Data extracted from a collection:
%%
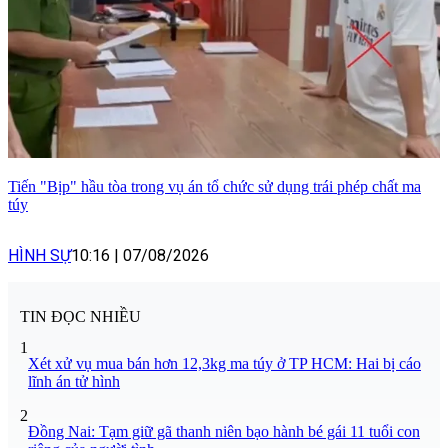
Tiến "Bịp" hầu tòa trong vụ án tổ chức sử dụng trái phép chất ma
túy
HÌNH SỰ
10:16
|
07/08/2026
TIN ĐỌC NHIỀU
1
Xét xử vụ mua bán hơn 12,3kg ma túy ở TP HCM: Hai bị cáo
lĩnh án tử hình
2
Đồng Nai: Tạm giữ gã thanh niên bạo hành bé gái 11 tuổi con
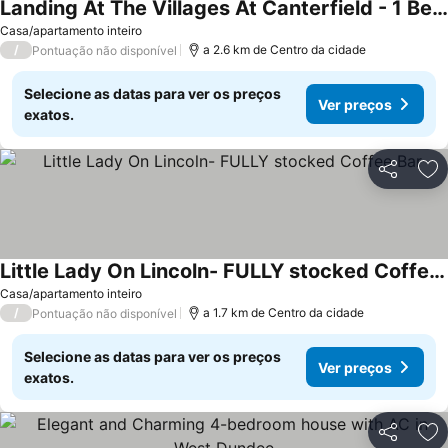
Landing At The Villages At Canterfield - 1 Bedroom In West Dundee
Ver preços
Casa/apartamento inteiro
/
a 2.6 km de Centro da cidade
Pontuação não disponível
Selecione as datas para ver os preços
Ver preços
exatos.
Partilhar
Ad
Little Lady On Lincoln- FULLY stocked Coffee Bar
Ver preços
Casa/apartamento inteiro
/
a 1.7 km de Centro da cidade
Pontuação não disponível
Selecione as datas para ver os preços
Ver preços
exatos.
Partilhar
Ad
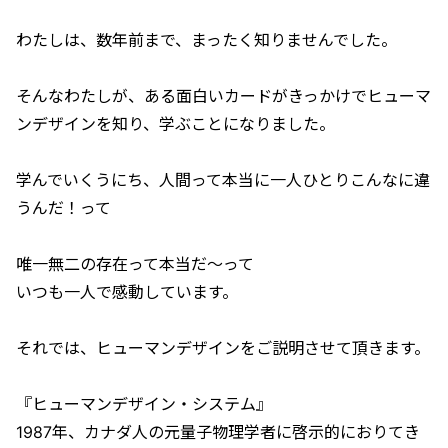
わたしは、数年前まで、まったく知りませんでした。
そんなわたしが、ある面白いカードがきっかけでヒューマ
ンデザインを知り、学ぶことになりました。
学んでいくうにち、人間って本当に一人ひとりこんなに違
うんだ！って
唯一無二の存在って本当だ〜って
いつも一人で感動しています。
それでは、ヒューマンデザインをご説明させて頂きます。
『ヒューマンデザイン・システム』
1987年、カナダ人の元量子物理学者に啓示的におりてき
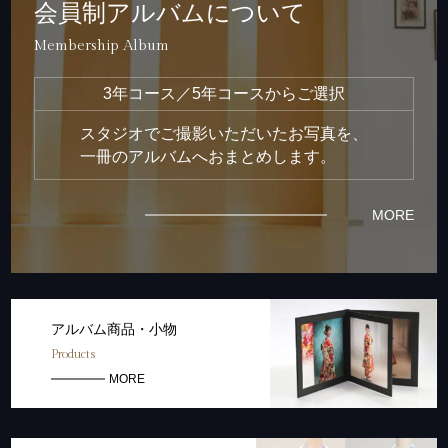
会員制アルバムについて
Membership Album
3年コース／5年コースからご選択
スタジオでご撮影いただいたお写真を、
一冊のアルバムへおまとめします。
MORE
アルバム商品・小物
Products
MORE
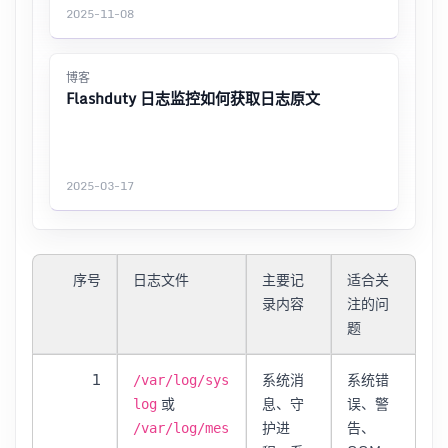
2025-11-08
博客
Flashduty 日志监控如何获取日志原文
2025-03-17
序号
日志文件
主要记
适合关
录内容
注的问
题
1
系统消
系统错
/var/log/sys
或
息、守
误、警
log
护进
告、
/var/log/mes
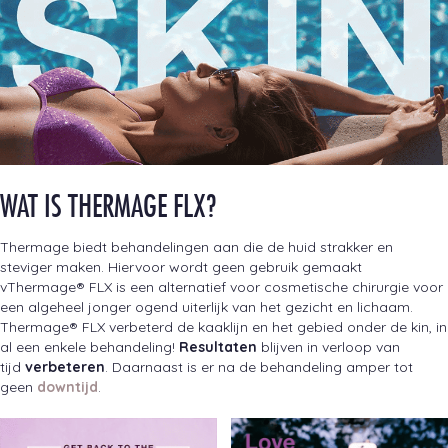
WAT IS THERMAGE FLX?
Thermage biedt behandelingen aan die de huid strakker en
steviger maken. Hiervoor wordt geen gebruik gemaakt
vThermage® FLX is een alternatief voor cosmetische chirurgie voor
een algeheel jonger ogend uiterlijk van het gezicht en lichaam.
Thermage® FLX verbeterd de kaaklijn en het gebied onder de kin, in
al een enkele behandeling!
Resultaten
blijven in verloop van
tijd
verbeteren
. Daarnaast is er na de behandeling amper tot
geen
downtijd
.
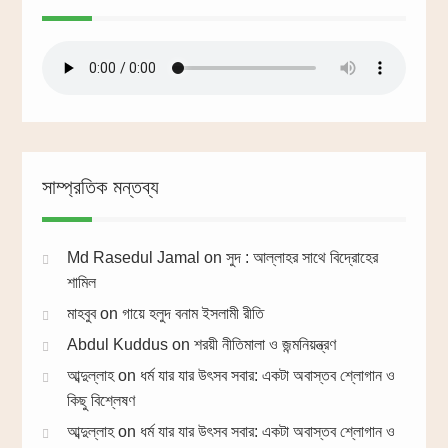
সাম্প্রতিক মন্তব্য
Md Rasedul Jamal
on
সুদ : আল্লাহর সাথে বিদ্রোহের
শামিল
মাহবুব
on
গায়ে হলুদ বনাম ইসলামী রীতি
Abdul Kuddus
on
শরয়ী নীতিমালা ও জন্মনিয়ন্ত্রণ
আব্দুল্লাহ
on
ধর্ম যার যার উৎসব সবার: একটা অবাস্তব শ্লোগান ও
কিছু বিশ্লেষণ
আব্দুল্লাহ
on
ধর্ম যার যার উৎসব সবার: একটা অবাস্তব শ্লোগান ও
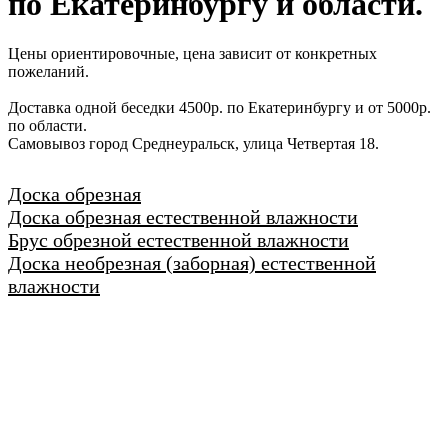
по Екатеринбургу и области.
Цены ориентировочные, цена зависит от конкретных
пожеланий.
Доставка одной беседки 4500р. по Екатеринбургу и от 5000р.
по области.
Самовывоз город Среднеуральск, улица Четвертая 18.
Доска обрезная
Доска обрезная естественной влажности
Брус обрезной естественной влажности
Доска необрезная (заборная) естественной
влажности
%%
Problem requirements:
Where a line in the records above contains the string "области", copy that line.

Solution to this exercise:
по Екатеринбургу и области.
по области.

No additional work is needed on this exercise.